◆ **TASK GOAL**
When you copy the records, keep every word exact and leave the pictures out.

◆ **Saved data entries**
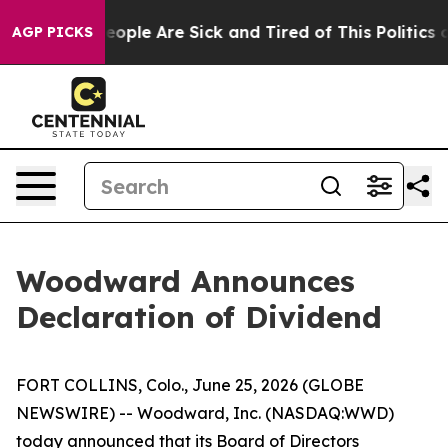
gan Win: “People Are Sick and Tired of This Politics of
AGP PICKS
Woodward Announces
Declaration of Dividend
FORT COLLINS, Colo., June 25, 2026 (GLOBE
NEWSWIRE) -- Woodward, Inc. (NASDAQ:WWD)
today announced that its Board of Directors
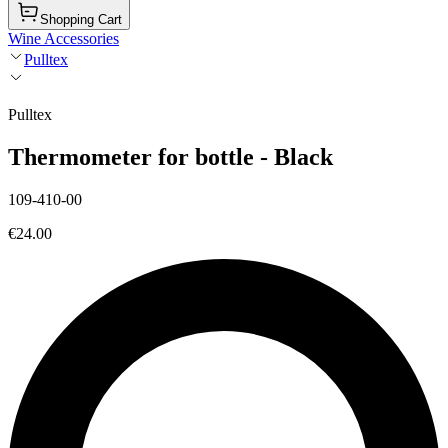
Shopping Cart
Wine Accessories
Pulltex
Pulltex
Thermometer for bottle - Black
109-410-00
€24.00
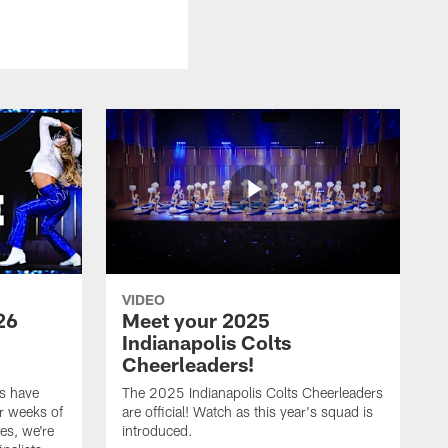
VIDEO
26
Meet your 2025
Indianapolis Colts
Cheerleaders!
s have
The 2025 Indianapolis Colts Cheerleaders
r weeks of
are official! Watch as this year's squad is
es, we're
introduced.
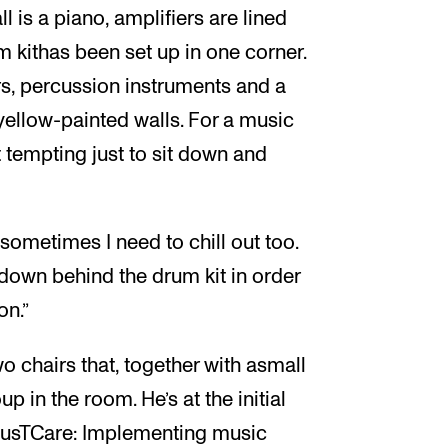
ll is a piano, amplifiers are lined
m kithas been set up in one corner.
s, percussion instruments and a
yellow-painted walls. For a music
t tempting just to sit down and
d sometimes I need to chill out too.
t down behind the drum kit in order
on.”
wo chairs that, together with asmall
p in the room. He’s at the initial
“MusTCare: Implementing music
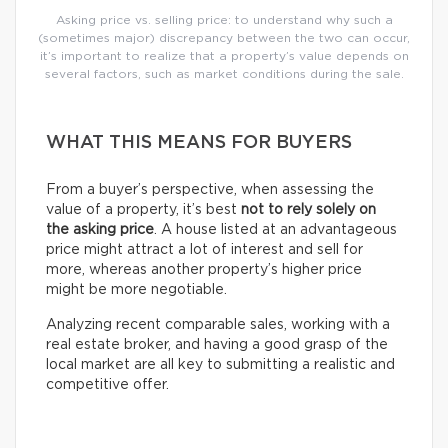
Asking price vs. selling price: to understand why such a
(sometimes major) discrepancy between the two can occur,
it’s important to realize that a property’s value depends on
several factors, such as market conditions during the sale.
WHAT THIS MEANS FOR BUYERS
From a buyer’s perspective, when assessing the
value of a property, it’s best
not to rely solely on
the asking price
. A house listed at an advantageous
price might attract a lot of interest and sell for
more, whereas another property’s higher price
might be more negotiable.
Analyzing recent comparable sales, working with a
real estate broker, and having a good grasp of the
local market are all key to submitting a realistic and
competitive offer.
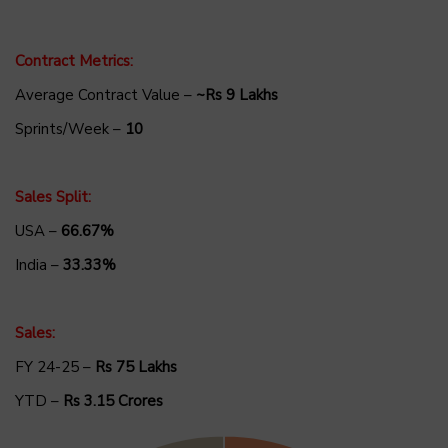
Contract Metrics:
Average Contract Value –
~Rs 9 Lakhs
Sprints/Week –
10
Sales Split:
USA –
66.67%
India –
33.33%
Sales:
FY 24-25 –
Rs 75 Lakhs
YTD –
Rs 3.15 Crores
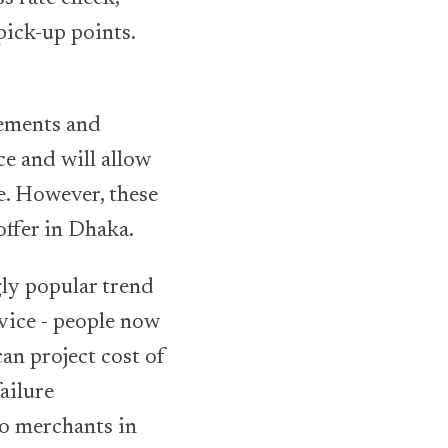
ick-up points.
vements and
ce and will allow
e. However, these
offer in Dhaka.
gly popular trend
vice - people now
an project cost of
ailure
ao merchants in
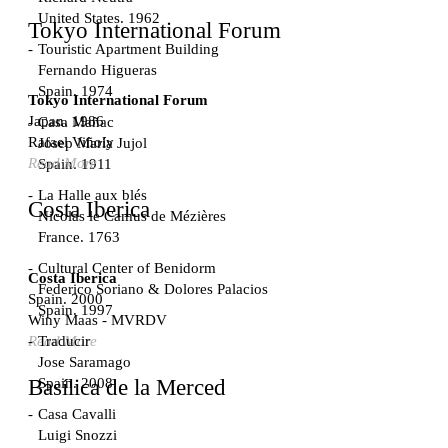
United States. 1962
Tokyo International Forum
Touristic Apartment Building
Fernando Higueras
Spain. 1974
Tokyo International Forum
Japan. 1986
Casa Mañac
Rafael Viñoly
Josep María Jujol
Read More
Spain. 1911
La Halle aux blés
Costa Iberica
Nicolas le Camus de Mézières
France. 1763
Cultural Center of Benidorm
Costa Iberica
Federico Soriano & Dolores Palacios
Spain. 2000
Spain. 1997
Winy Maas - MVRDV
Traducir
Read More
Jose Saramago
Spain. 2008
Basílica de la Merced
Casa Cavalli
Luigi Snozzi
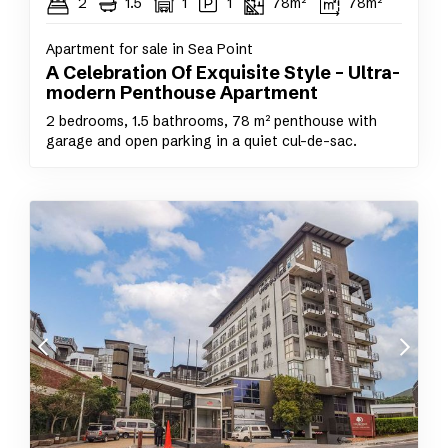
2
1.5
1
1
78m²
78m²
Apartment for sale in Sea Point
A Celebration Of Exquisite Style – Ultra-
modern Penthouse Apartment
2 bedrooms, 1.5 bathrooms, 78 m² penthouse with
garage and open parking in a quiet cul-de-sac.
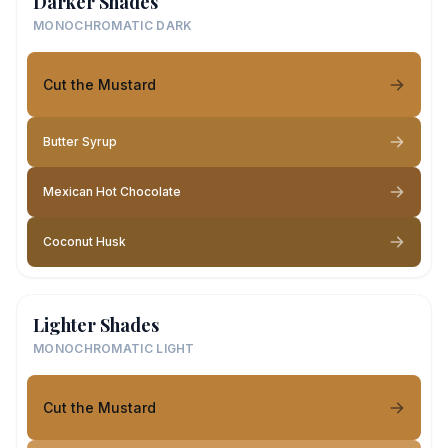
Darker Shades
MONOCHROMATIC DARK
Cut the Mustard
Butter Syrup
Mexican Hot Chocolate
Coconut Husk
Lighter Shades
MONOCHROMATIC LIGHT
Cut the Mustard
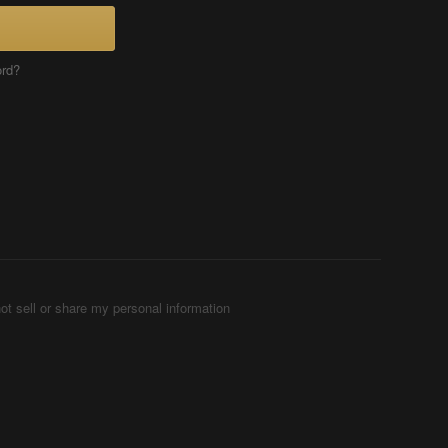
ord?
ot sell or share my personal information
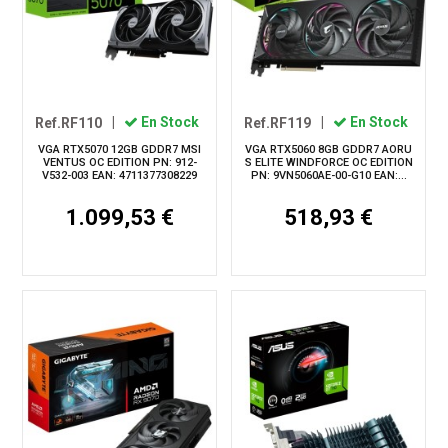
Ref.RF110
|
En Stock
Ref.RF119
|
En Stock
VGA RTX5070 12GB GDDR7 MSI
VGA RTX5060 8GB GDDR7 AORU
VENTUS OC EDITION PN: 912-
S ELITE WINDFORCE OC EDITION
V532-003 EAN: 4711377308229
PN: 9VN5060AE-00-G10 EAN:...
1.099,53 €
518,93 €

◆ **ANSWER AREA**
gan Win: “People Are Sick and Tired of This Politics of
AGP PICKS
Woodward Announces
Declaration of Dividend
FORT COLLINS, Colo., June 25, 2026 (GLOBE
NEWSWIRE) -- Woodward, Inc. (NASDAQ:WWD)
today announced that its Board of Directors
Shopping Cart
Wine Accessories
Pulltex
Pulltex
Thermometer for bottle - Black
109-410-00
€24.00
VIDEO
26
Meet your 2025
Indianapolis Colts
Cheerleaders!
s have
The 2025 Indianapolis Colts Cheerleaders
r weeks of
are official! Watch as this year's squad is
es, we're
introduced.
ll is a piano, amplifiers are lined
m kithas been set up in one corner.
s, percussion instruments and a
yellow-painted walls. For a music
t tempting just to sit down and
d sometimes I need to chill out too.
t down behind the drum kit in order
on.”
wo chairs that, together with asmall
p in the room. He’s at the initial
“MusTCare: Implementing music
Asking price vs. selling price: to understand why such a
(sometimes major) discrepancy between the two can occur,
it’s important to realize that a property’s value depends on
several factors, such as market conditions during the sale.
WHAT THIS MEANS FOR BUYERS
From a buyer’s perspective, when assessing the
value of a property, it’s best
not to rely solely on
the asking price
. A house listed at an advantageous
price might attract a lot of interest and sell for
more, whereas another property’s higher price
might be more negotiable.
Analyzing recent comparable sales, working with a
real estate broker, and having a good grasp of the
local market are all key to submitting a realistic and
competitive offer.
Contract Metrics:
Average Contract Value –
~Rs 9 Lakhs
Sprints/Week –
10
Sales Split:
USA –
66.67%
India –
33.33%
Sales:
FY 24-25 –
Rs 75 Lakhs
YTD –
Rs 3.15 Crores
ick-up points.
vements and
ce and will allow
e. However, these
offer in Dhaka.
gly popular trend
vice - people now
an project cost of
ailure
ao merchants in
United States. 1962
Tokyo International Forum
Touristic Apartment Building
Fernando Higueras
Spain. 1974
Tokyo International Forum
Japan. 1986
Casa Mañac
Rafael Viñoly
Josep María Jujol
Read More
Spain. 1911
La Halle aux blés
Costa Iberica
Nicolas le Camus de Mézières
France. 1763
Cultural Center of Benidorm
Costa Iberica
Federico Soriano & Dolores Palacios
Spain. 2000
Spain. 1997
Winy Maas - MVRDV
Traducir
Read More
Jose Saramago
Spain. 2008
Basílica de la Merced
Casa Cavalli
Luigi Snozzi
2
1.5
1
1
78m²
78m²
Apartment for sale in Sea Point
A Celebration Of Exquisite Style – Ultra-
modern Penthouse Apartment
2 bedrooms, 1.5 bathrooms, 78 m² penthouse with
garage and open parking in a quiet cul-de-sac.
Darker Shades
MONOCHROMATIC DARK
Cut the Mustard
Butter Syrup
Mexican Hot Chocolate
Coconut Husk
Lighter Shades
MONOCHROMATIC LIGHT
Cut the Mustard
ord?
ot sell or share my personal information
Ref.RF110
|
En Stock
Ref.RF119
|
En Stock
VGA RTX5070 12GB GDDR7 MSI
VGA RTX5060 8GB GDDR7 AORU
VENTUS OC EDITION PN: 912-
S ELITE WINDFORCE OC EDITION
V532-003 EAN: 4711377308229
PN: 9VN5060AE-00-G10 EAN:...
1.099,53 €
518,93 €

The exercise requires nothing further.